__What the task requires__.
Set every record down verbatim and omit the pictures.

__Exercise data__.
=== Section Start ===

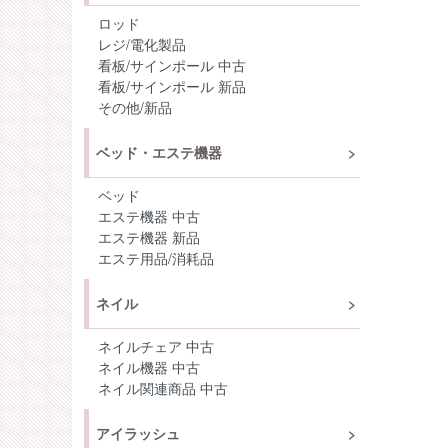
ロッド
レジ/電化製品
看板/サインポール 中古
看板/サインポール 新品
その他/新品
ベッド・エステ機器
ベッド
エステ機器 中古
エステ機器 新品
エステ用品/消耗品
ネイル
ネイルチェア 中古
ネイル機器 中古
ネイル関連商品 中古
アイラッシュ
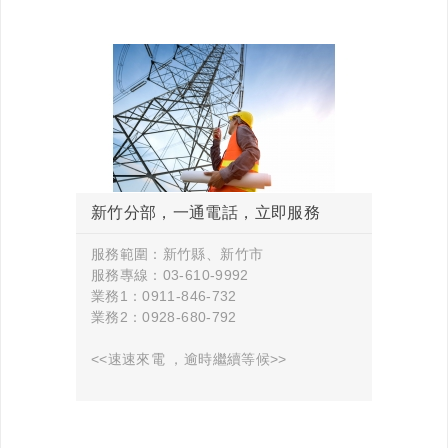
新竹分部，一通電話，立即服務
服務範圍：新竹縣、新竹市
服務專線：03-610-9992
業務1：0911-846-732
業務2：0928-680-792
<<速速來電 ，逾時繼續等候>>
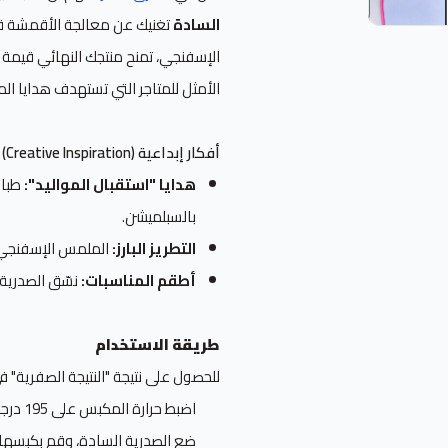
السادة
تغنيك عن معالجة الأقمشة قب
الإسفنجي، تمنح منتجك النهائي قيمة س
الأمثل للمتاجر التي تستهدف هدايا المواليد الفاخرة 
أفكار إبداعية (Creative Inspiration)
هدايا "استقبال المواليد":
طباع
بالسبلميشن.
التطريز البارز:
الملمس الإسفنجي يس
أطقم المناسبات:
نسّق الصدرية 
طريقة الاستخدام
للحصول على نتيجة "النتيجة الصفرية" 
اضبط حرارة المكبس على 195 درجة مئوية.
ضع الصدرية السادة، وقم بكبسها كبسة خفيفة (3 ثوانٍ)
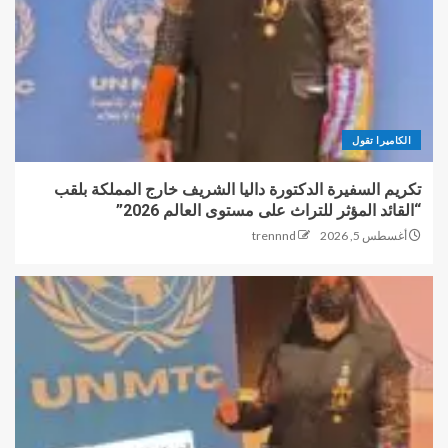
الكاميرا تقول
تكريم السفيرة الدكتورة داليا الشريف خارج المملكة بلقب
“القائد المؤثر للتراث على مستوى العالم 2026”
أغسطس 5, 2026
trennnd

=== Section End ===

__Solution to this exercise__.
ロッド
レジ/電化製品
看板/サインポール 中古
看板/サインポール 新品
その他/新品
ベッド・エステ機器
ベッド
エステ機器 中古
エステ機器 新品
エステ用品/消耗品
ネイル
ネイルチェア 中古
ネイル機器 中古
ネイル関連商品 中古
アイラッシュ
新竹分部，一通電話，立即服務
服務範圍：新竹縣、新竹市
服務專線：03-610-9992
業務1：0911-846-732
業務2：0928-680-792
<<速速來電 ，逾時繼續等候>>
السادة
تغنيك عن معالجة الأقمشة قب
الإسفنجي، تمنح منتجك النهائي قيمة س
الأمثل للمتاجر التي تستهدف هدايا المواليد الفاخرة 
أفكار إبداعية (Creative Inspiration)
هدايا "استقبال المواليد":
طباع
بالسبلميشن.
التطريز البارز:
الملمس الإسفنجي يس
أطقم المناسبات:
نسّق الصدرية 
طريقة الاستخدام
للحصول على نتيجة "النتيجة الصفرية" 
اضبط حرارة المكبس على 195 درجة مئوية.
ضع الصدرية السادة، وقم بكبسها كبسة خفيفة (3 ثوانٍ)
الكاميرا تقول
تكريم السفيرة الدكتورة داليا الشريف خارج المملكة بلقب
“القائد المؤثر للتراث على مستوى العالم 2026”
أغسطس 5, 2026
trennnd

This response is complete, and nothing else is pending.